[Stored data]
● ● ● ●
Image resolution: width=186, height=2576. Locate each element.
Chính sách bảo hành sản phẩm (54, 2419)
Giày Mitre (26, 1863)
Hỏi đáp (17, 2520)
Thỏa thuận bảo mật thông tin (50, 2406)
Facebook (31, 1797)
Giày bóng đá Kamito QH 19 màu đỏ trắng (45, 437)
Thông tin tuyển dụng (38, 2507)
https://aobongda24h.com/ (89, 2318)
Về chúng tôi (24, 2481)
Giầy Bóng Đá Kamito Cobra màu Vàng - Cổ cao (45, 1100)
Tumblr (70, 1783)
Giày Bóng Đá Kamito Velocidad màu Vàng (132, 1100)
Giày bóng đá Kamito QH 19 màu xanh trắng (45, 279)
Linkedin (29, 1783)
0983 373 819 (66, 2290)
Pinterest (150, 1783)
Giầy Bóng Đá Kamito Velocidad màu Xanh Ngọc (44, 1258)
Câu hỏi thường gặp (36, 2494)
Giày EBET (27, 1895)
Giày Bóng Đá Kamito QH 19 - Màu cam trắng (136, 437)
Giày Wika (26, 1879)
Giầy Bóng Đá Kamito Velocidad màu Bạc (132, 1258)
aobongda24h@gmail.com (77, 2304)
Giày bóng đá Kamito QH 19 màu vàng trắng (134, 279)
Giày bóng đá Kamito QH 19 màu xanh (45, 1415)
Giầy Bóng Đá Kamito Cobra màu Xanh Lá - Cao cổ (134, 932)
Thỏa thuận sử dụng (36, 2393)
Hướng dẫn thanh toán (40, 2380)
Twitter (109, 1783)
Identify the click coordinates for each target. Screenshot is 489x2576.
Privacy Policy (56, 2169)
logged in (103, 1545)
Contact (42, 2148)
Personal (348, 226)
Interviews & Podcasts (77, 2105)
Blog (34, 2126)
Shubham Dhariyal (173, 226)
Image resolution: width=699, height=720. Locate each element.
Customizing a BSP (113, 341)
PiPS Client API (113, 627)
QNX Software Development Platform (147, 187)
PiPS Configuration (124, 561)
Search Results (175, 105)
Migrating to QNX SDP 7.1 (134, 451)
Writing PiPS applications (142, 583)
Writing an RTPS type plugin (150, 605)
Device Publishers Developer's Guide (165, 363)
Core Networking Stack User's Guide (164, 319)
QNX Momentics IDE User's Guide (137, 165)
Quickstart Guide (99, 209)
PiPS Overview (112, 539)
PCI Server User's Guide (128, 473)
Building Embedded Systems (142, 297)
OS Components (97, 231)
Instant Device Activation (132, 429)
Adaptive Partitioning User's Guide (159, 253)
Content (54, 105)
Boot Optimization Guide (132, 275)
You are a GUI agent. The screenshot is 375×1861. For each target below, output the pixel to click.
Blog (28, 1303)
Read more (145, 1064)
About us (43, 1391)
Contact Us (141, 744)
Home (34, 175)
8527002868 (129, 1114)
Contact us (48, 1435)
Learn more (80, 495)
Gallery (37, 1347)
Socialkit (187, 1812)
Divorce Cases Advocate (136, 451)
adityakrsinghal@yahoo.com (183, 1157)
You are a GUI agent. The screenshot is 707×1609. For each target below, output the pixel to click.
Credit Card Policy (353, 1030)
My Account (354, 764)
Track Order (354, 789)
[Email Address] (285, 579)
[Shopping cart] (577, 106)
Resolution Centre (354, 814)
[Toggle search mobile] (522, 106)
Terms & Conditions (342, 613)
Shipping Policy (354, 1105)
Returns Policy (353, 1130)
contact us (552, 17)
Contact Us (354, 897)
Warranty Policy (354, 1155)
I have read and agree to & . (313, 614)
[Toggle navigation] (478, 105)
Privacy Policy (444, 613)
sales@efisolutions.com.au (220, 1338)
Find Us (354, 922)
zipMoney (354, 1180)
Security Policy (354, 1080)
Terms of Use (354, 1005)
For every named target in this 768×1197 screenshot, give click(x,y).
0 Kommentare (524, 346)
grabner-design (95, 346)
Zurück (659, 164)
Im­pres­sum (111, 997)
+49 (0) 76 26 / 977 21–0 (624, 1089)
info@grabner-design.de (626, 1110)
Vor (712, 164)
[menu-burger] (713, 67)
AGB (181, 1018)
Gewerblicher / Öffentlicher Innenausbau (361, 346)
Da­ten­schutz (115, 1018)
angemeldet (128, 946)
● ● ● ●
ACTIVITY ::
Only one stretch is wanted, so please give again exactly the lines from the start of the data through the line containing "Tumblr (70, 1783)", both ends included.

ANSWER ::
Image resolution: width=186, height=2576. Locate each element.
Chính sách bảo hành sản phẩm (54, 2419)
Giày Mitre (26, 1863)
Hỏi đáp (17, 2520)
Thỏa thuận bảo mật thông tin (50, 2406)
Facebook (31, 1797)
Giày bóng đá Kamito QH 19 màu đỏ trắng (45, 437)
Thông tin tuyển dụng (38, 2507)
https://aobongda24h.com/ (89, 2318)
Về chúng tôi (24, 2481)
Giầy Bóng Đá Kamito Cobra màu Vàng - Cổ cao (45, 1100)
Tumblr (70, 1783)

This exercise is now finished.